In his book “A Nation of Victims,” Charles Sykes wrote:
“For many Americans, the politics of victimization has taken the place of more traditional expressions of morality and equity.”
He went on to quote an article from The Economist, which said of Americans:
“If you lose your job, you can sue for the mental distress of being fired. … If you drive drunk and crash, you can sue somebody for failing to warn you to stop drinking. There is always somebody else to blame.”
Why is that?
I think one of the problems is that as a culture, we’ve bought wholesale into psychology. What concerns me is there are some people in the church today who know more about self-esteem than about self-denial. They know more about inner healing and getting in touch with their inner child than about outward obedience.
So what is the source of our problems? Is it the fault of others? Is it low self-esteem? Is it our family? Is it our culture? Or, is there someone else to blame?
In his New Testament epistle, James gave us the answer. He posed a passionate rhetorical question:
“What is causing the quarrels and fights among you?”
He answers it with a second rhetorical question that gets to the very heart of the subject:
“Don’t they come from the evil desires at war within you?” (James 4:1).
James is asking, “Where are your problems coming from?
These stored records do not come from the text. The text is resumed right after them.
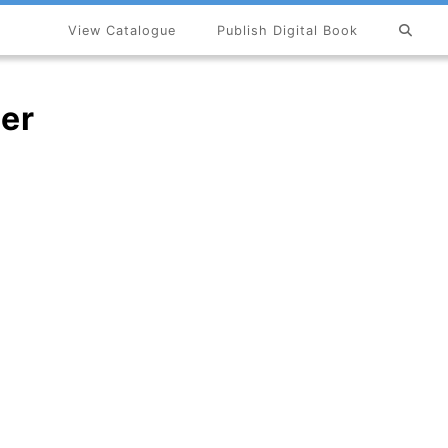
View Catalogue
Publish Digital Book
×
er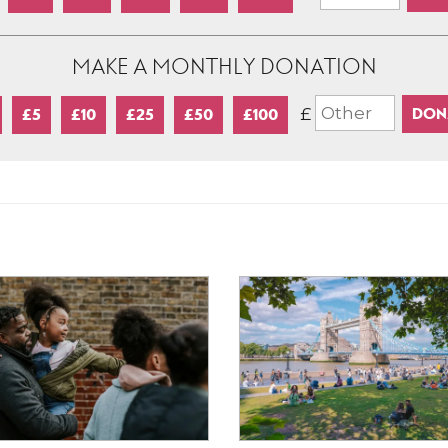
MAKE A MONTHLY DONATION
£
£5
£10
£25
£50
£100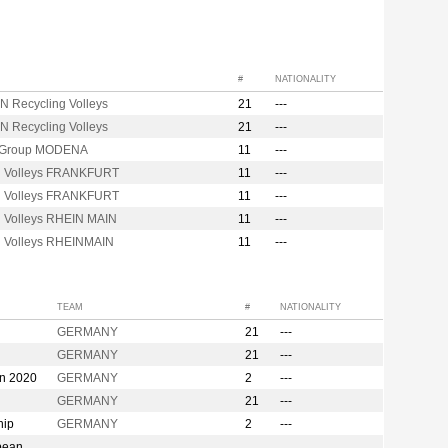
#
NATIONALITY
N Recycling Volleys
21
---
N Recycling Volleys
21
---
 Group MODENA
11
---
d Volleys FRANKFURT
11
---
d Volleys FRANKFURT
11
---
d Volleys RHEIN MAIN
11
---
d Volleys RHEINMAIN
11
---
TEAM
#
NATIONALITY
GERMANY
21
---
GERMANY
21
---
on 2020
GERMANY
2
---
GERMANY
21
---
hip
GERMANY
2
---
pean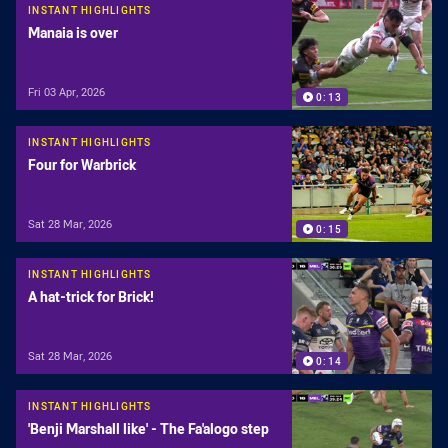
INSTANT HIGHLIGHTS
Manaia is over
Fri 03 Apr, 2026
0:13
INSTANT HIGHLIGHTS
Four for Warbrick
Sat 28 Mar, 2026
0:15
INSTANT HIGHLIGHTS
A hat-trick for Brick!
Sat 28 Mar, 2026
0:14
INSTANT HIGHLIGHTS
'Benji Marshall like' - The Fa'alogo step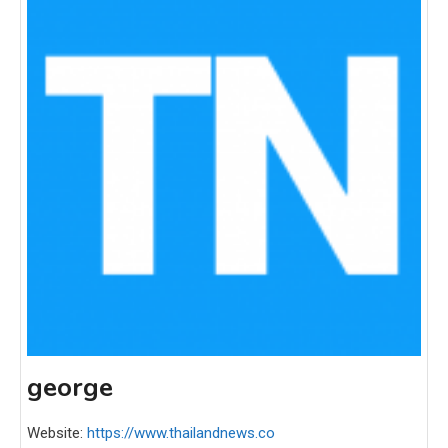
george
Website:
https://www.thailandnews.co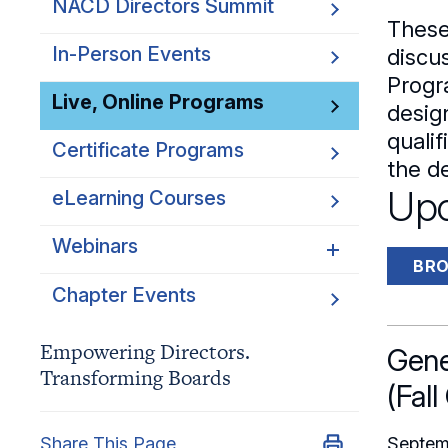
NACD Directors Summit
Director Leaders
These
Experienced Directors
In-Person Events
discus
Progr
Early Directors
Live, Online Programs
desig
Aspiring Directors
quali
Certificate Programs
the de
Upc
eLearning Courses
Webinars
BRO
Chapter Events
Webinars Overview
Webinar Archive
Empowering Directors.
Gene
Transforming Boards
(Fall
Share This Page
Septem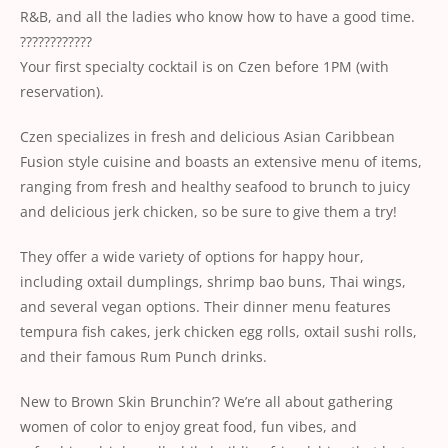
R&B, and all the ladies who know how to have a good time.
????????????
Your first specialty cocktail is on Czen before 1PM (with
reservation).
Czen specializes in fresh and delicious Asian Caribbean
Fusion style cuisine and boasts an extensive menu of items,
ranging from fresh and healthy seafood to brunch to juicy
and delicious jerk chicken, so be sure to give them a try!
They offer a wide variety of options for happy hour,
including oxtail dumplings, shrimp bao buns, Thai wings,
and several vegan options. Their dinner menu features
tempura fish cakes, jerk chicken egg rolls, oxtail sushi rolls,
and their famous Rum Punch drinks.
New to Brown Skin Brunchin’? We’re all about gathering
women of color to enjoy great food, fun vibes, and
What is the source of your problems?” His answer, effectively, was that it comes from ourselves. It comes from our desire for pleasure.
Really when you get down to it, this is the source of all conflict in life, for the most part: conflict in the church … conflict in the home … conflict in the workplace … and really, even conflict abroad, among nations. It comes down to what James was identifying.
James used a key word that gets to the heart of the matter: Desires. In the Greek language, it’s the word hēdōnē, from which we get the English word hedonism. Hedonism, of course, is the basic belief that pleasure is the chief good in life and that one should essentially live for pleasure.
Understand, the Bible is not saying that it’s wrong to desire pleasure in life, because there is pleasure that certainly comes from many good things. Pleasure can come from our relationship with God himself.